OgaiT 24/09/2019
Um tiro que ecoou pelo mundo
Zuenir Ventura neste livro, narra a tragédia responsável pela morte de Chico Mendes - grande responsável por voltar as atenções do mundo para a Amazônia. Resiliente, Chico foi um dos poucos a enfrentar os grandes latifundiários, madeireiros e os grandes projetos agropecuários à época.Apesar de ter sido advertido sobre sua possível morte, a mesma que o presidente da república havia ciência, foi pego de surpresa, com sua morte antecedida 8 dias (22 de Dezembro de 1988) antes da data: 30 de Dezembro daquele ano.
Nunca antes no Brasil, uma morte causou tanto burburinho no mundo quanto a deste seringueiro, anos mais tarde, o assassinato da vereadora carioca Marielle Franco provocou um efeito similar, diria que até maior.
Chico Mendes, assim como qualquer outro ser humano, é composto também por defeitos, o que nesta obra, a depender de quem a leia, pode se surpreender. Zuenir descreve o seguinte "Não foi por certo um pai de família exemplar, a julgar pelo que fez com sua primeira mulher e com a filha mais velha. [...] Mas mesmo que se aceite como fiel essa pintura, o que é muito discutível, ela não diminui a importância do conjunto da vida e obra de Chico Mendes." (p.229).

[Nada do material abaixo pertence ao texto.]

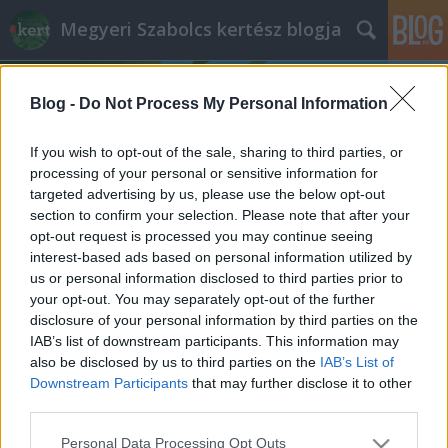
Megyeri Szabolcs kertész blogja
Blog -
Do Not Process My Personal Information
If you wish to opt-out of the sale, sharing to third parties, or
processing of your personal or sensitive information for
targeted advertising by us, please use the below opt-out
Címkék
»
makói_bronz
section to confirm your selection. Please note that after your
opt-out request is processed you may continue seeing
Magvas gondolatok
interest-based ads based on personal information utilized by
us or personal information disclosed to third parties prior to
Megyeri Szabolcs
•
2012. február 19.
0
your opt-out. You may separately opt-out of the further
disclosure of your personal information by third parties on the
A veteményeskertbe nem csak palántákat érdemes
IAB’s list of downstream participants. This information may
ültetni, hanem magról is vethetünk. Persze fontos,
also be disclosed by us to third parties on the
IAB’s List of
hogy milyen magról! Ehhez adok segítséget mai
Downstream Participants
that may further disclose it to other
bejegyzésembe. A témát pedig most is egy kedves
third parties.
olvasómnak köszönhetem, akitől a minap ezt a
Please note that this website/app uses one or more Google
Personal Data Processing Opt Outs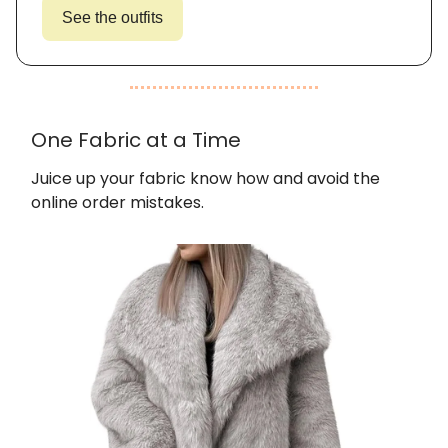
See the outfits
One Fabric at a Time
Juice up your fabric know how and avoid the
online order mistakes.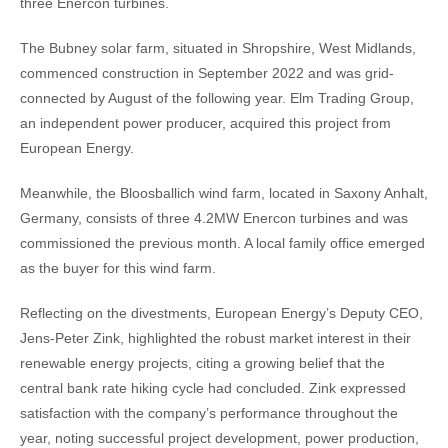
three Enercon turbines.
The Bubney solar farm, situated in Shropshire, West Midlands,
commenced construction in September 2022 and was grid-
connected by August of the following year. Elm Trading Group,
an independent power producer, acquired this project from
European Energy.
Meanwhile, the Bloosballich wind farm, located in Saxony Anhalt,
Germany, consists of three 4.2MW Enercon turbines and was
commissioned the previous month. A local family office emerged
as the buyer for this wind farm.
Reflecting on the divestments, European Energy’s Deputy CEO,
Jens-Peter Zink, highlighted the robust market interest in their
renewable energy projects, citing a growing belief that the
central bank rate hiking cycle had concluded. Zink expressed
satisfaction with the company’s performance throughout the
year, noting successful project development, power production,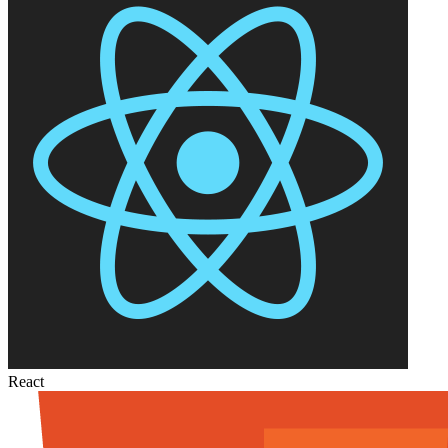
React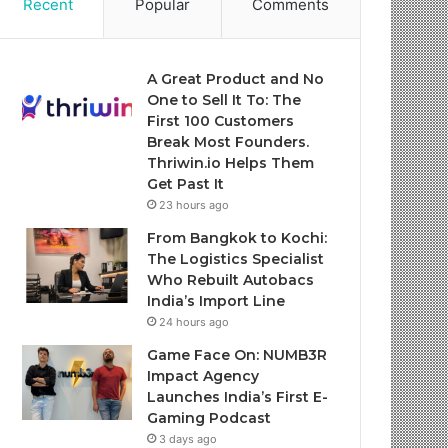
Recent
Popular
Comments
A Great Product and No
One to Sell It To: The
First 100 Customers
Break Most Founders.
Thriwin.io Helps Them
Get Past It
23 hours ago
From Bangkok to Kochi:
The Logistics Specialist
Who Rebuilt Autobacs
India’s Import Line
24 hours ago
Game Face On: NUMB3R
Impact Agency
Launches India’s First E-
Gaming Podcast
3 days ago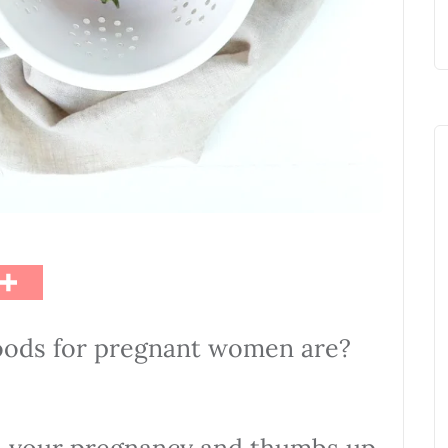
oods for pregnant women are?
 on your pregnancy and thumbs up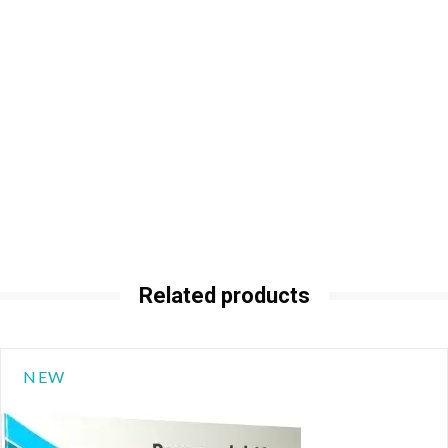
Related products
NEW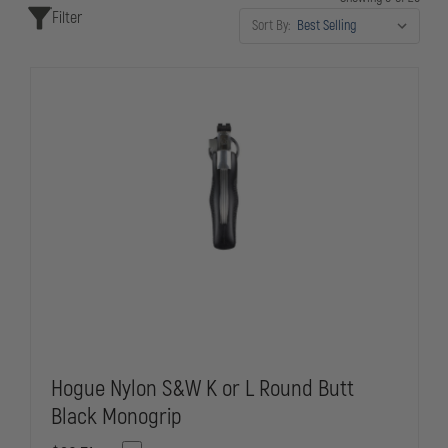
Filter
critical situations.
Sort By:
Hogue Nylon S&W K or L Round Butt
Black Monogrip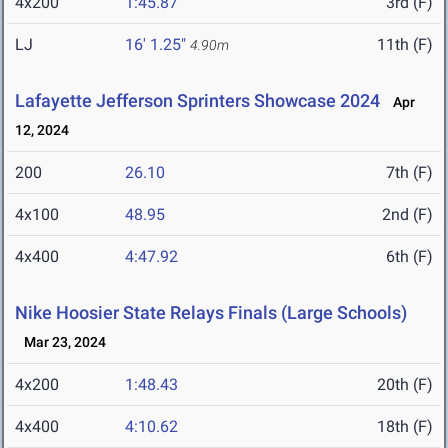
4x200
1:45.87
3rd (F)
LJ
16' 1.25"
11th (F)
4.90m
Lafayette Jefferson Sprinters Showcase 2024
Apr
12, 2024
200
26.10
7th (F)
4x100
48.95
2nd (F)
4x400
4:47.92
6th (F)
Nike Hoosier State Relays Finals (Large Schools)
Mar 23, 2024
4x200
1:48.43
20th (F)
4x400
4:10.62
18th (F)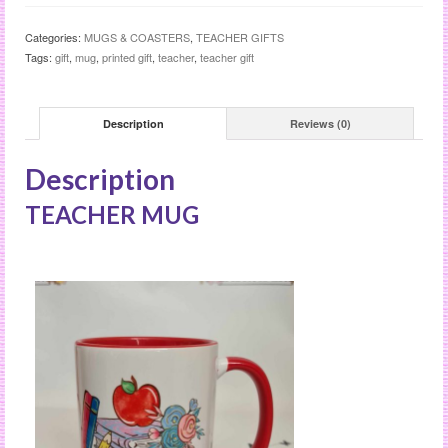
Categories:
MUGS & COASTERS
,
TEACHER GIFTS
Tags:
gift
,
mug
,
printed gift
,
teacher
,
teacher gift
Description
Reviews (0)
Description
TEACHER MUG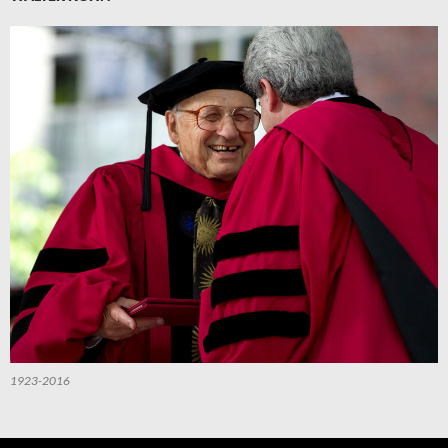
1923-2016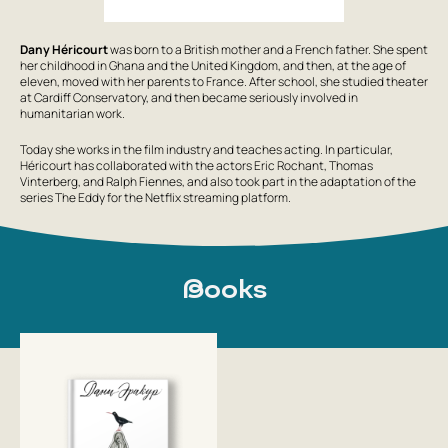
Dany Héricourt
was born to a British mother and a French father. She spent
her childhood in Ghana and the United Kingdom, and then, at the age of
eleven, moved with her parents to France. After school, she studied theater
at Cardiff Conservatory, and then became seriously involved in
humanitarian work.
Today she works in the film industry and teaches acting. In particular,
Héricourt has collaborated with the actors Eric Rochant, Thomas
Vinterberg, and Ralph Fiennes, and also took part in the adaptation of the
series
The Eddy
for the Netflix streaming platform.
Books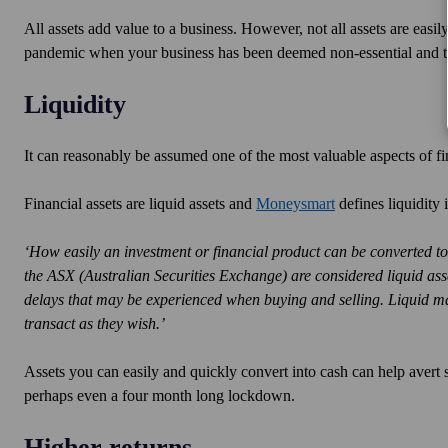
All assets add value to a business. However, not all assets are easil
pandemic when your business has been deemed non-essential and 
Liquidity
It can reasonably be assumed one of the most valuable aspects of fina
Financial assets are liquid assets and
Moneysmart
defines liquidity 
‘How easily an investment or financial product can be converted to 
the ASX (Australian Securities Exchange) are considered liquid assets
delays that may be experienced when buying and selling. Liquid mar
transact as they wish.’
Assets you can easily and quickly convert into cash can help avert s
perhaps even a four month long lockdown.
Higher returns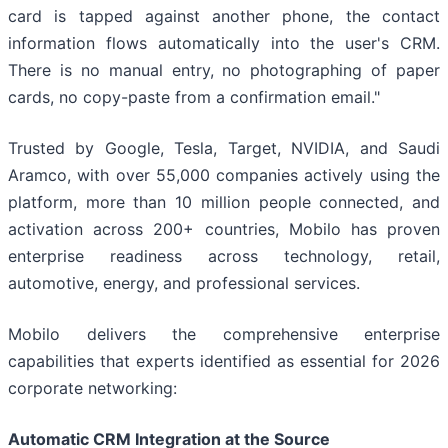
card is tapped against another phone, the contact
information flows automatically into the user's CRM.
There is no manual entry, no photographing of paper
cards, no copy-paste from a confirmation email."
Trusted by Google, Tesla, Target, NVIDIA, and Saudi
Aramco, with over 55,000 companies actively using the
platform, more than 10 million people connected, and
activation across 200+ countries, Mobilo has proven
enterprise readiness across technology, retail,
automotive, energy, and professional services.
Mobilo delivers the comprehensive enterprise
capabilities that experts identified as essential for 2026
corporate networking:
Automatic CRM Integration at the Source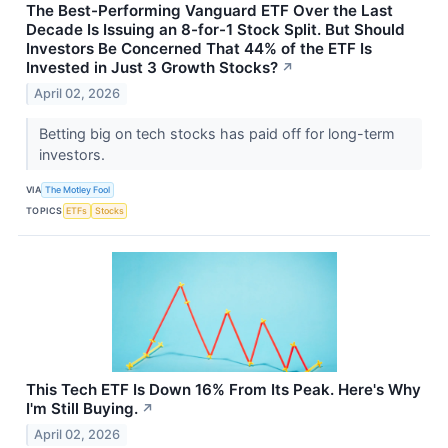
The Best-Performing Vanguard ETF Over the Last
Decade Is Issuing an 8-for-1 Stock Split. But Should
Investors Be Concerned That 44% of the ETF Is
Invested in Just 3 Growth Stocks?
↗
April 02, 2026
Betting big on tech stocks has paid off for long-term
investors.
VIA
The Motley Fool
TOPICS
ETFs
Stocks
This Tech ETF Is Down 16% From Its Peak. Here's Why
I'm Still Buying.
↗
April 02, 2026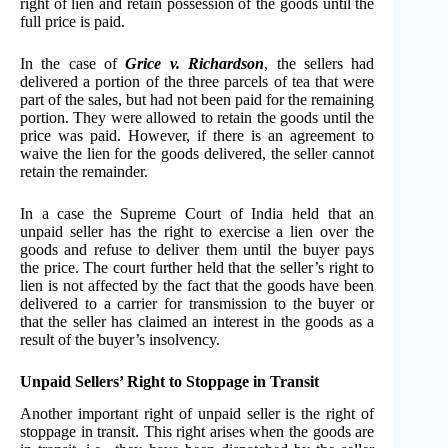
right of lien and retain possession of the goods until the
full price is paid.
In the case of
Grice v. Richardson
, the sellers had
delivered a portion of the three parcels of tea that were
part of the sales, but had not been paid for the remaining
portion. They were allowed to retain the goods until the
price was paid. However, if there is an agreement to
waive the lien for the goods delivered, the seller cannot
retain the remainder.
In a case the Supreme Court of India held that an
unpaid seller has the right to exercise a lien over the
goods and refuse to deliver them until the buyer pays
the price. The court further held that the seller’s right to
lien is not affected by the fact that the goods have been
delivered to a carrier for transmission to the buyer or
that the seller has claimed an interest in the goods as a
result of the buyer’s insolvency.
Unpaid Sellers’ Right to Stoppage in Transit
Another important right of unpaid seller is the right of
stoppage in transit. This right arises when the goods are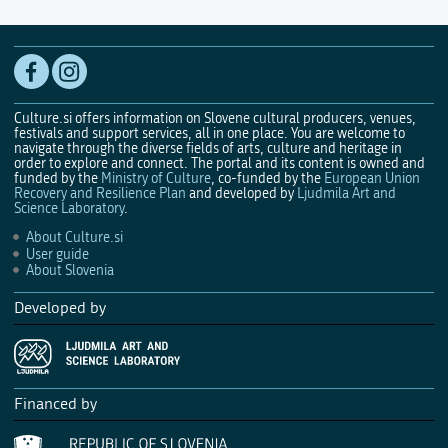
Culture.si offers information on Slovene cultural producers, venues,
festivals and support services, all in one place. You are welcome to
navigate through the diverse fields of arts, culture and heritage in
order to explore and connect. The portal and its content is owned and
funded by the
Ministry of Culture
, co-funded by the
European Union
Recovery and Resilience Plan
and developed by
Ljudmila Art and
Science Laboratory
.
About Culture.si
User guide
About Slovenia
Developed by
Financed by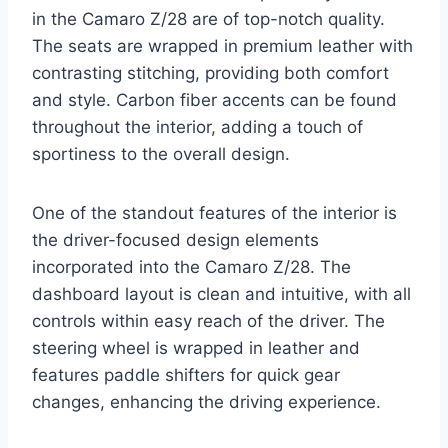
in the Camaro Z/28 are of top-notch quality.
The seats are wrapped in premium leather with
contrasting stitching, providing both comfort
and style. Carbon fiber accents can be found
throughout the interior, adding a touch of
sportiness to the overall design.
One of the standout features of the interior is
the driver-focused design elements
incorporated into the Camaro Z/28. The
dashboard layout is clean and intuitive, with all
controls within easy reach of the driver. The
steering wheel is wrapped in leather and
features paddle shifters for quick gear
changes, enhancing the driving experience.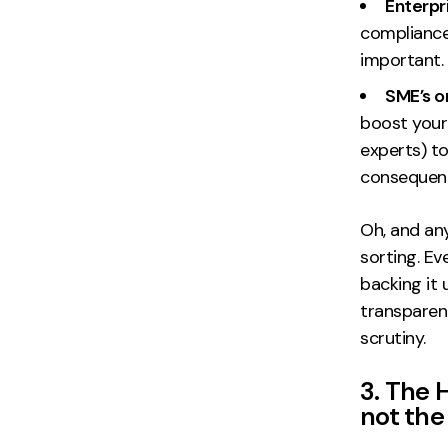
Enterpr
compliance 
important.
SME’s o
boost your
experts) to
consequen
Oh, and an
sorting. E
backing it 
transparenc
scrutiny.
3. The 
not the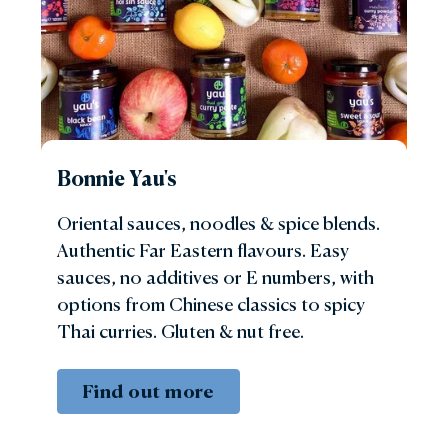
Bonnie Yau's
Oriental sauces, noodles & spice blends.
Authentic Far Eastern flavours. Easy
sauces, no additives or E numbers, with
options from Chinese classics to spicy
Thai curries. Gluten & nut free.
Find out more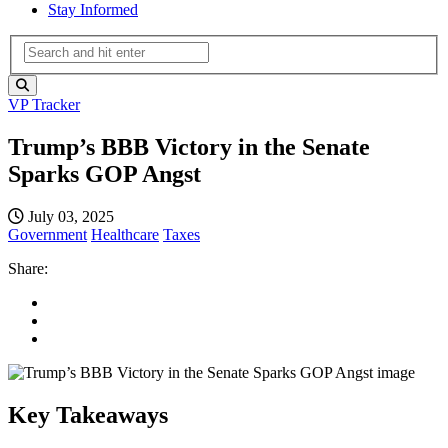
Stay Informed
VP Tracker
Trump’s BBB Victory in the Senate
Sparks GOP Angst
July 03, 2025
Government
Healthcare
Taxes
Share:
Key Takeaways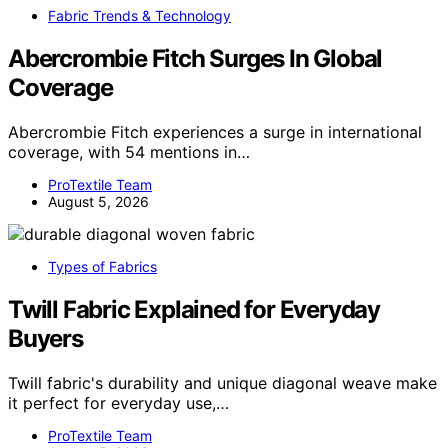
Fabric Trends & Technology
Abercrombie Fitch Surges In Global
Coverage
Abercrombie Fitch experiences a surge in international
coverage, with 54 mentions in…
ProTextile Team
August 5, 2026
Types of Fabrics
Twill Fabric Explained for Everyday
Buyers
Twill fabric's durability and unique diagonal weave make
it perfect for everyday use,…
ProTextile Team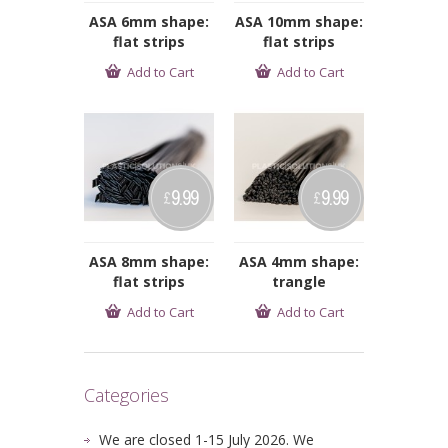
ASA 6mm shape:
ASA 10mm shape:
flat strips
flat strips
Add to Cart
Add to Cart
9.99
9.99
£
£
ASA 8mm shape:
ASA 4mm shape:
flat strips
trangle
Add to Cart
Add to Cart
Categories
We are closed 1-15 July 2026. We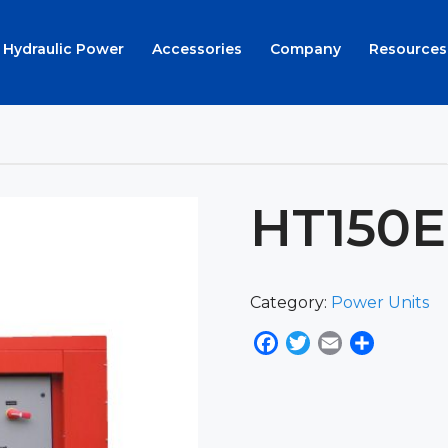
Hydraulic Power
Accessories
Company
Resources
HT150
Category:
Power Units
Facebook
Twitter
Email
Share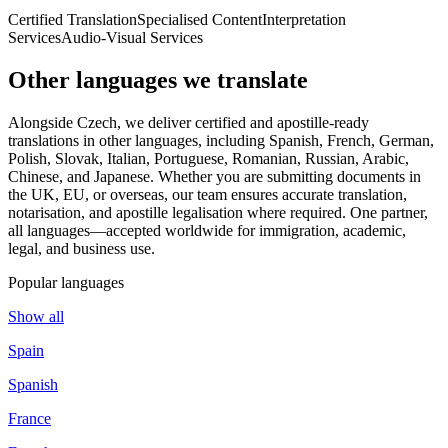
Certified Translation
Specialised Content
Interpretation
Services
Audio-Visual Services
Other languages
we translate
Alongside Czech, we deliver certified and apostille-ready
translations in other languages, including Spanish, French, German,
Polish, Slovak, Italian, Portuguese, Romanian, Russian, Arabic,
Chinese, and Japanese. Whether you are submitting documents in
the UK, EU, or overseas, our team ensures accurate translation,
notarisation, and apostille legalisation where required. One partner,
all languages—accepted worldwide for immigration, academic,
legal, and business use.
Popular languages
Show all
Spain
Spanish
France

O garoto de Genésio, testemunha de acusação do caso, é um outro personagem "interessante", como afirma o autor. Bastante ameaçado pelos responsáveis do crime, mas que ao fim tem um destino surpreendente.
Mesmo que em grande parte da obra seja narrado o assassínio do serigueiro/ativista, temos aqui a discussão a respeito da vertiginosa devastação dos "pulmões do mundo".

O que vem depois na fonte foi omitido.